### AIM OF THE EXERCISE
An exact copy of the listing is required, with its pictures removed.

### RECORDS TO USE
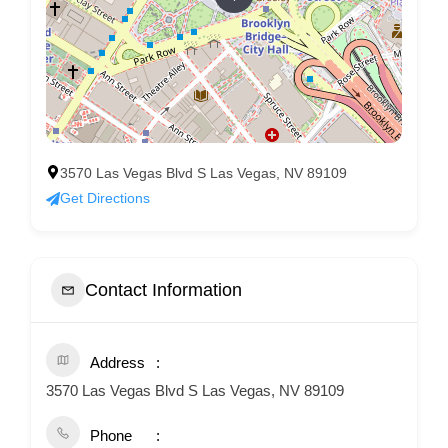
3570 Las Vegas Blvd S Las Vegas, NV 89109
Get Directions
Contact Information
Address
3570 Las Vegas Blvd S Las Vegas, NV 89109
Phone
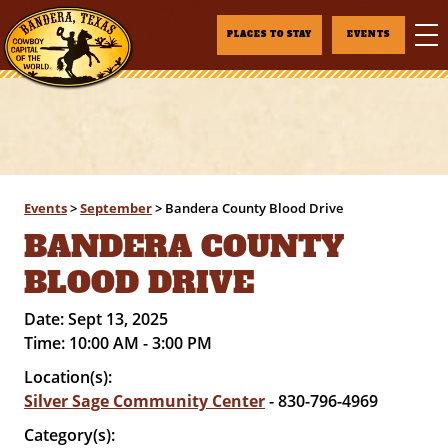
PLACES TO STAY
EVENTS
Events
>
September
>
Bandera County Blood Drive
BANDERA COUNTY
BLOOD DRIVE
Date:
Sept 13, 2025
Time:
10:00 AM - 3:00 PM
Location(s):
Silver Sage Community Center
- 830-796-4969
Category(s):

### THE ANSWER
3570 Las Vegas Blvd S Las Vegas, NV 89109
Get Directions
Contact Information
Address
3570 Las Vegas Blvd S Las Vegas, NV 89109
Phone
PLACES TO STAY
EVENTS
Events
>
September
>
Bandera County Blood Drive
BANDERA COUNTY
BLOOD DRIVE
Date:
Sept 13, 2025
Time:
10:00 AM - 3:00 PM
Location(s):
Silver Sage Community Center
- 830-796-4969
Category(s):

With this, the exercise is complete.